# The point of classes?



## Loisiana (Jul 29, 2009)

Okay, I don't do conformation, so bear with me. Besides the best of breed competition, the only thing that really earns anything is winners dog/winners bitch, right? So I don't understand why we have all the different classes.

If you have a good judge, wouldn't they be able to pick out what they believe to be the best dog/bitch whether they are judging as a really large group or several smaller groups?

Or am I looking at it wrong and it's to give more people a chance for a placement? I could understand bragging rights for a class placement at a national specialty, but other than that it doesn't seem like it would be that big of a deal to most people, they're there to get the points.

I'm sure I'm missing something here so someone enlighten me please


----------



## AcesWild (Nov 29, 2008)

Totally thought this thread would be about college, I am interested as well


----------



## rappwizard (May 27, 2009)

I don't think it's to give more dogs a chance for a placement, but it's to give dogs (or bitches) a chance to compete against equal competition--puppies to compete against puppies, young adults to compete against young adults, adults against adults and then you have the interesting classes, such as Bred By--where breeders decide which dogs/bitches to enter regardless of age, to compete against other breeders who are handling--and the new Amateur Owner Handler class--for the non-pros; and Am-Bred--which is kinda a second Open class--or those not quite ready for Open.
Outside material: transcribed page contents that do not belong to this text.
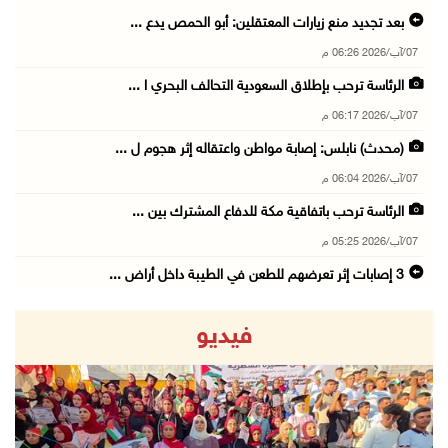
بعد تجديد منع زيارات المعتقلين: أبو الحمص يدع ...
07/آب/2026 06:26 م
الرئاسة ترحب بإطلاق السعودية التحالف البحري ا ...
07/آب/2026 06:17 م
(محدث) نابلس: إصابة مواطن واعتقاله إثر هجوم ل ...
07/آب/2026 06:04 م
الرئاسة ترحب باتفاقية مكة للدفاع المشترك بين ...
07/آب/2026 05:25 م
3 إصابات إثر تعرضهم للطعن في الطيبة داخل أراض ...
07/آب/2026 04:57 م
فيديو
بيروت: اللجنة الفنية للمجلس الوطني تناقش التر ...
07/آب/2026 03:31 م
السعودية وتركيا وباكستان توقع اتفاقية مكة للد ...
07/آب/2026 02:38 م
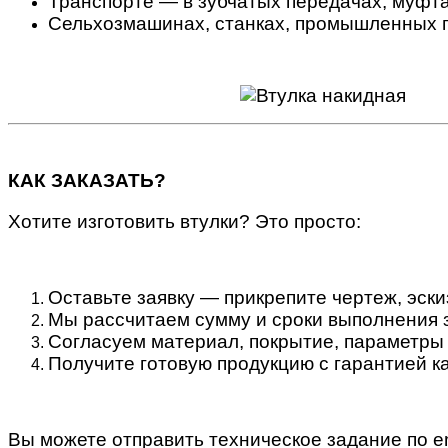
Транспорте — в зубчатых передачах, муфт
Сельхозмашинах, станках, промышленных п
КАК ЗАКАЗАТЬ?
Хотите изготовить втулки? Это просто:
Оставьте заявку — прикрепите чертеж, эски
Мы рассчитаем сумму и сроки выполнения 
Согласуем материал, покрытие, параметры
Получите готовую продукцию с гарантией к
Вы можете отправить техническое задание по em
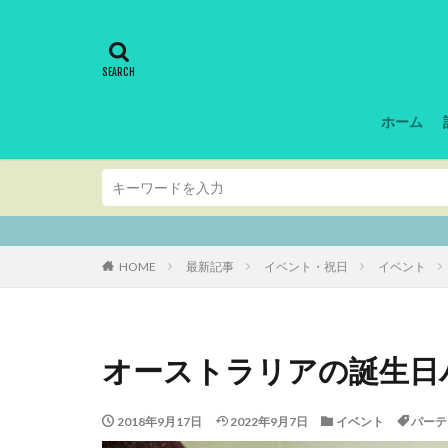
ホーム
シドニー・ニューサ
HOME
最新記事
イベント・祝日
イベント
オーストラリアの誕生日
2018年9月17日
2022年9月7日
イベント
パーテ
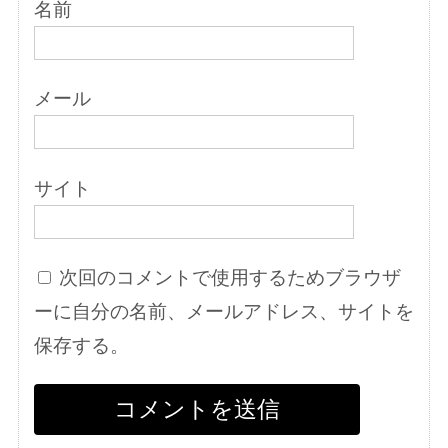
名前
メール
サイト
次回のコメントで使用するためブラウザ
ーに自分の名前、メールアドレス、サイトを
保存する。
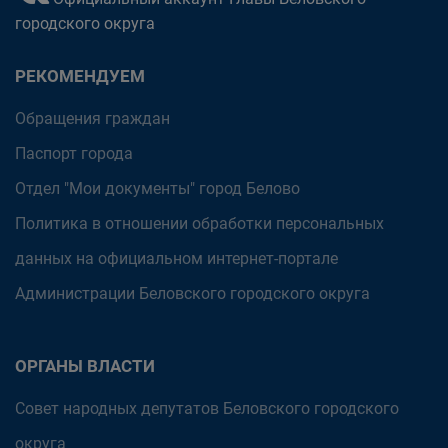
городского округа
РЕКОМЕНДУЕМ
Обращения граждан
Паспорт города
Отдел "Мои документы" город Белово
Политика в отношении обработки персональных
данных на официальном интернет-портале
Администрации Беловского городского округа
ОРГАНЫ ВЛАСТИ
Совет народных депутатов Беловского городского
округа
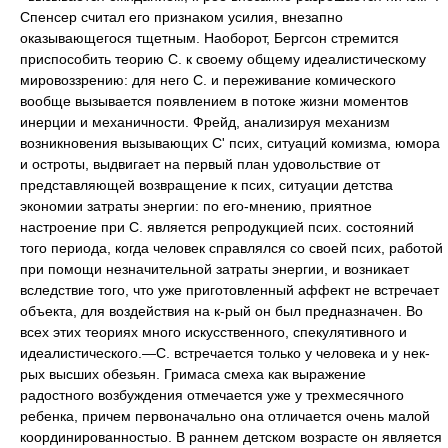
Спенсер считал его признаком усилия, внезапно
оказывающегося тщетным. Наоборот, Бергсон стремится
приспособить теорию С. к своему общему идеалистическому
мировоззрению: для него С. и переживание комического
вообще вызывается появлением в потоке жизни моментов
инерции и механичности. Фрейд, анализируя механизм
возникновения вызывающих С' псих, ситуаций комизма, юмора
и остроты, выдвигает на первый план удовольствие от
представляющей возвращение к псих, ситуации детства
экономии затраты энергии: по его-мнению, приятное
настроение при С. является репродукцией псих. состояний
того периода, когда человек справлялся со своей псих, работой
при помощи незначительной затраты энергии, и возникает
вследствие того, что уже приготовленный аффект не встречает
объекта, для воздействия на к-рый он был предназначен. Во
всех этих теориях много искусственного, спекулятивного и
идеалистического.—С. встречается только у человека и у нек-
рых высших обезьян. Гримаса смеха как выражение
радостного возбуждения отмечается уже у трехмесячного
ребенка, причем первоначально она отличается очень малой
координированностыо. В раннем детском возрасте он является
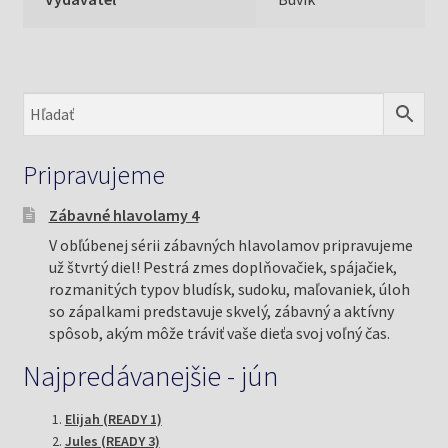
Pripravujeme
Zábavné hlavolamy 4
V obľúbenej sérii zábavných hlavolamov pripravujeme
už štvrtý diel! Pestrá zmes doplňovačiek, spájačiek,
rozmanitých typov bludísk, sudoku, maľovaniek, úloh
so zápalkami predstavuje skvelý, zábavný a aktívny
spôsob, akým môže tráviť vaše dieťa svoj voľný čas.
Najpredávanejšie - jún
Elijah (READY 1)
Jules (READY 3)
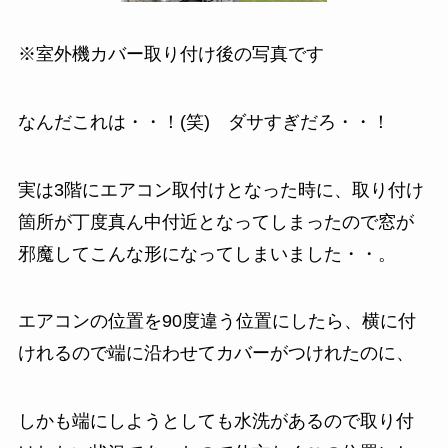
※室外機カバー取り付け後の写真です
なんだこれは・・！(笑) ダサすぎだろ・・！
実は3階にエアコン取付けとなった時に、取り付け
箇所が丁度真ん中付近となってしまったので窓が
邪魔してこんな形になってしまいました・・。
エアコンの位置を90度違う位置にしたら、横に付
けれるので端に沿わせてカバーがつけれたのに、
しかも端にしようとしても水洗があるので取り付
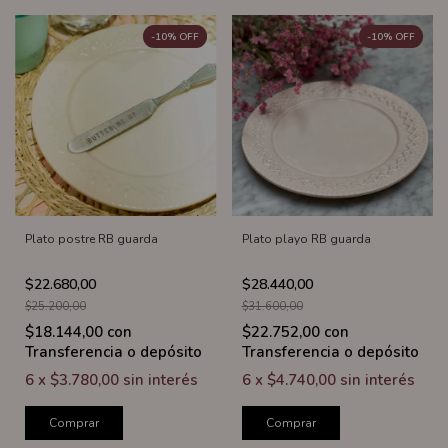
-
10
%
OFF
-
10
%
OFF
Plato postre RB guarda
Plato playo RB guarda
$22.680,00
$28.440,00
$25.200,00
$31.600,00
$18.144,00
con
$22.752,00
con
Transferencia o depósito
Transferencia o depósito
6
x
$3.780,00
sin interés
6
x
$4.740,00
sin interés
Comprar
Comprar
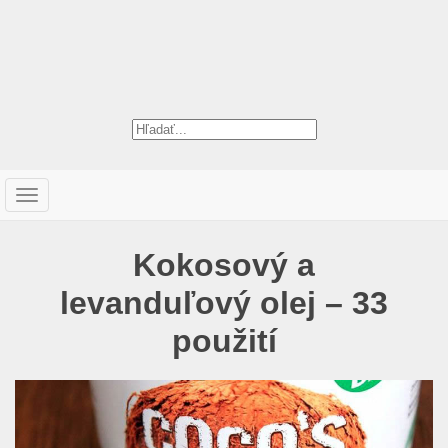
T
o
g
Kokosový a
g
l
levanduľový olej – 33
e
n
použití
a
v
i
g
a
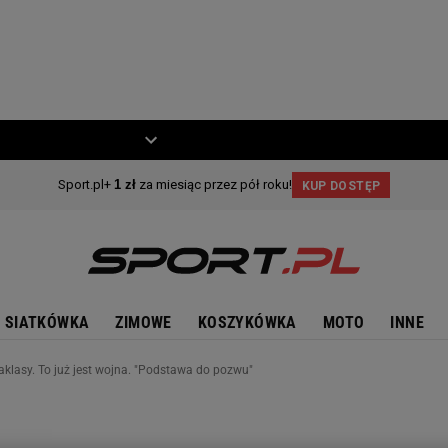
ZIECKO
MOTO
SIATKÓWKA
ZIMOWE
KOSZYKÓWKA
MOTO
INNE
aklasy. To już jest wojna. "Podstawa do pozwu"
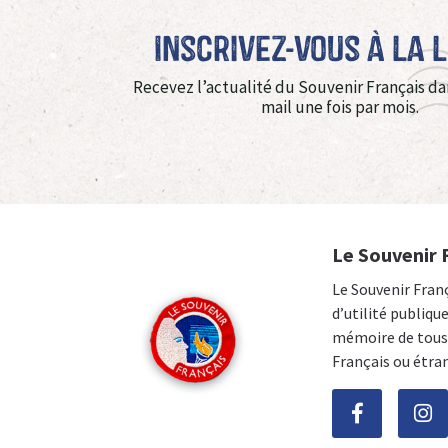
Inscrivez-vous à La 
Recevez l’actualité du Souvenir Français da
mail une fois par mois.
Le Souvenir 
Le Souvenir Fran
d’utilité publiqu
mémoire de tous 
Français ou étra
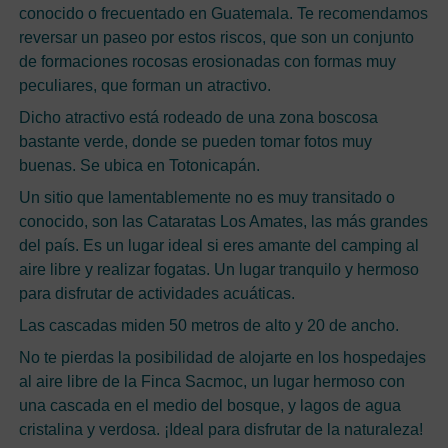
conocido o frecuentado en Guatemala. Te recomendamos
reversar un paseo por estos riscos, que son un conjunto
de formaciones rocosas erosionadas con formas muy
peculiares, que forman un atractivo.
Dicho atractivo está rodeado de una zona boscosa
bastante verde, donde se pueden tomar fotos muy
buenas. Se ubica en Totonicapán.
Un sitio que lamentablemente no es muy transitado o
conocido, son las Cataratas Los Amates, las más grandes
del país. Es un lugar ideal si eres amante del camping al
aire libre y realizar fogatas. Un lugar tranquilo y hermoso
para disfrutar de actividades acuáticas.
Las cascadas miden 50 metros de alto y 20 de ancho.
No te pierdas la posibilidad de alojarte en los hospedajes
al aire libre de la Finca Sacmoc, un lugar hermoso con
una cascada en el medio del bosque, y lagos de agua
cristalina y verdosa. ¡Ideal para disfrutar de la naturaleza!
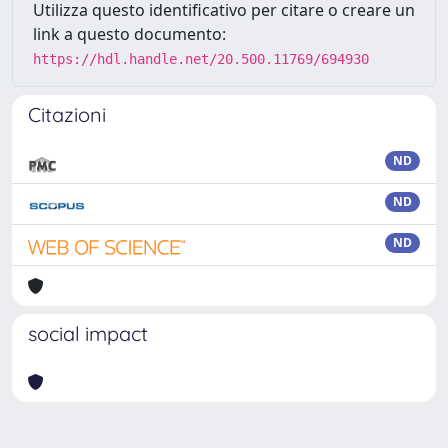
Utilizza questo identificativo per citare o creare un
link a questo documento:
https://hdl.handle.net/20.500.11769/694930
Citazioni
ND
ND
ND
social impact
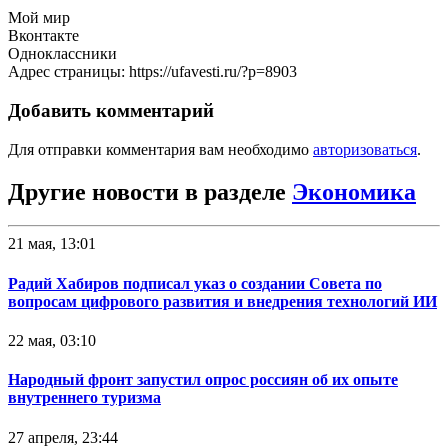
Мой мир
Вконтакте
Одноклассники
Адрес страницы: https://ufavesti.ru/?p=8903
Добавить комментарий
Для отправки комментария вам необходимо
авторизоваться
.
Другие новости в разделе
Экономика
21 мая, 13:01
Радий Хабиров подписал указ о создании Совета по
вопросам цифрового развития и внедрения технологий ИИ
22 мая, 03:10
Народный фронт запустил опрос россиян об их опыте
внутреннего туризма
27 апреля, 23:44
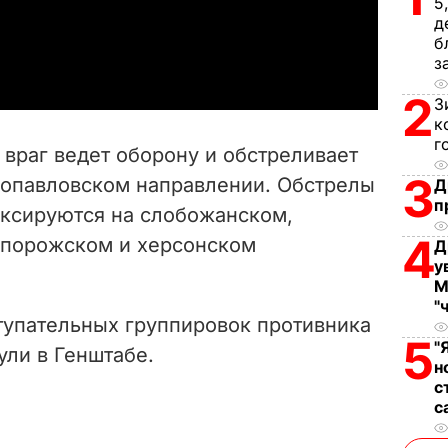
5
д
a
б
з
y
2
З
к
V
г
враг ведет оборону и обстреливает
i
3
вопавловском направлении. Обстрелы
Д
п
иксируются на слобожанском,
d
4
апорожском и херсонском
Д
e
у
М
o
"
тупательных группировок противника
5
"
ули в Генштабе.
н
с
с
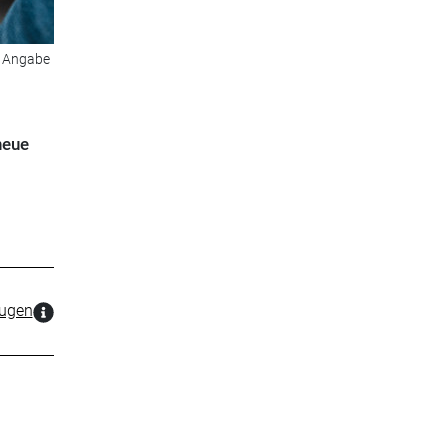
e Angabe
neue
zugen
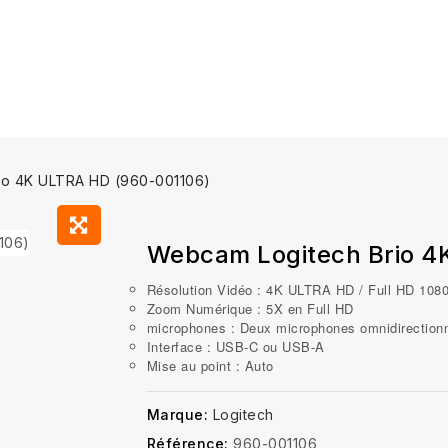
io 4K ULTRA HD (960-001106)
Webcam Logitech Brio 4
Résolution Vidéo : 4K ULTRA HD / Full HD 108
Zoom Numérique : 5X en Full HD
microphones : Deux microphones omnidirectionne
Interface : USB-C ou USB-A
Mise au point : Auto
Marque:
Logitech
Référence:
960-001106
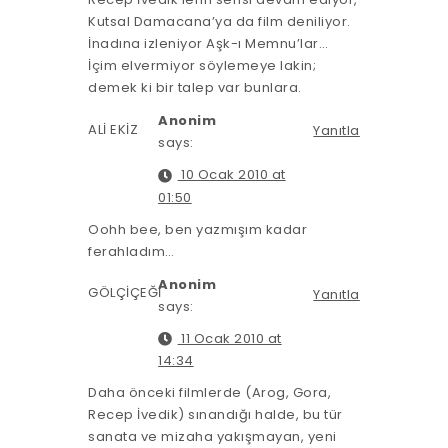
Kutsal Damacana’ya da film deniliyor.
İnadına izleniyor Aşk-ı Memnu’lar…
İçim elvermiyor söylemeye lakin;
demek ki bir talep var bunlara.
Anonim
ALİ EKİZ
Yanıtla
says:
10 Ocak 2010 at
01:50
Oohh bee, ben yazmışım kadar
ferahladım…
Anonim
GÖLÇİÇEĞİ
Yanıtla
says:
11 Ocak 2010 at
14:34
Daha önceki filmlerde (Arog, Gora,
Recep İvedik) sınandığı halde, bu tür
sanata ve mizaha yakışmayan, yeni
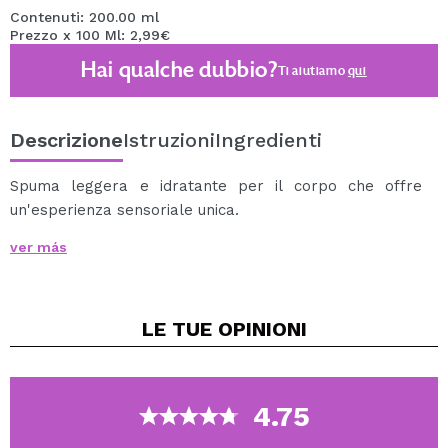
Contenuti: 200.00 ml
Prezzo x 100 Ml: 2,99€
Hai qualche dubbio?
Ti aiutiamo
qui
Descrizione
Istruzioni
Ingredienti
Spuma leggera e idratante per il corpo che offre
un'esperienza sensoriale unica.
Ammorbidisce e idrata l'epidermide.
ver más
Ingredienti principali: Acai berry, beta glucano, acido
ialuronico, burro di karitè e vitamina E.
Accedi a tutti i prodotti della linea Acai Berry tramite
LE TUE
OPINIONI
questo link.
4.75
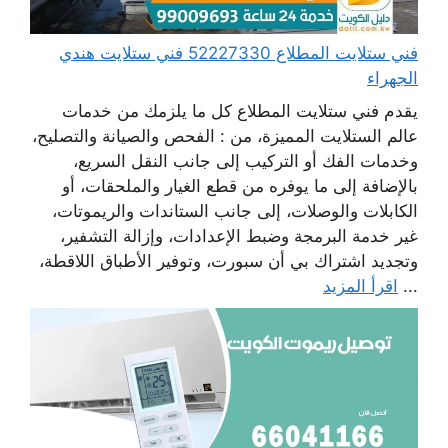
فني ستلايت المطلاع 52227330 فني ستلايت هندي
الجهراء
يقدم فني ستلايت المطلاع كل ما يلزمك من خدمات
عالم الستلايت المميزة، من : الفحص والصيانة والتصليح،
وخدمات الفك أو التركيب إلى جانب النقل السريع،
بالإضافة إلى ما يوفره من قطع الغيار والملحقات، أو
الكابلات والوصلات، إلى جانب الستاندات والريموتات،
غير خدمة البرمجة وضبط الإعدادات، وإزالة التشفير،
وتجديد اشتراك بي أن سبورت، وتوفير الأطباق اللاقطة،
...
اقرأ المزيد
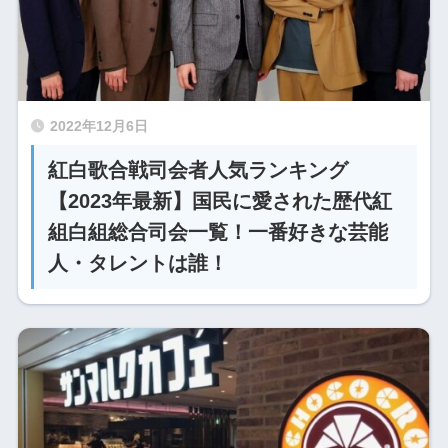
2022年12月6日
紅白歌合戦司会者人気ランキング
【2023年最新】国民に愛された歴代紅
組白組総合司会一覧！一番好きな芸能
人・タレントは誰！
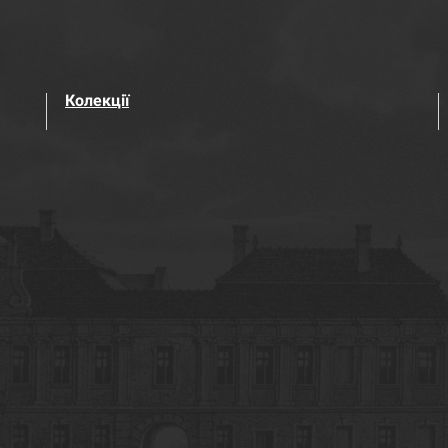
Колекції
That's my take.

You are right, the results, in essence, would be the same if you put all the dogs in the ring all at the same time and judge them, but I think it provides more feedback to owners, breeders and handlers if you do it step by step and judge the dogs/bitches according to class.


----------



## Pointgold (Jun 6, 2007)

All those classes are divided by sex, and age. Breaks the competition down into components that make it more "fair" and showcases the dogs better among their age/sex. Winners dog/bitch are chosen from among those who have WON their respective classes. It all makes sense, ultimately.


----------



## GoldenSail (Dec 30, 2008)

I think it makes more sense in breeds with high entries, too. Which is easier? Sorting through one class of 30 or 4 classes of 10, 10 5, 5 and than taking narrowing it down from those four.


----------



## ILoveMyGolden (Oct 19, 2006)

On top of dogs, cattle, horses, etc are divided up into different classes as well and then brought together for different "best of" (grand champion, etc) classes. So it's not just the dog world


----------



## hotel4dogs (Sep 29, 2008)

And in breeds like goldens, where there tend to be entries over 40 of each sex at a lot of shows, it would be a logistic nightmare having them all in the same class! You'd end up having to split the class in 2 or 3 random groups (as they do now in the large Open classes) to judge them. Makes more sense to split them according to some pattern.


----------



## tippykayak (Oct 27, 2008)

So it's more like a tournament system so the ultimate winners have been judged more times and more fairly?


----------



## eeneymeanymineymo (Oct 5, 2009)

Maybe this will help you understand:

http://www.akc.org/events/conformation/beginners.cfm

I agree with what Pointgold states:
"make it more "fair" and showcases the dogs better among their age/sex. Winners dog/bitch are chosen from among those who have WON their respective classes. It all makes sense, ultimately."

Gosh, I couldn't imagine being a judge and having to judge the entire entry of goldens in the ring at once!


----------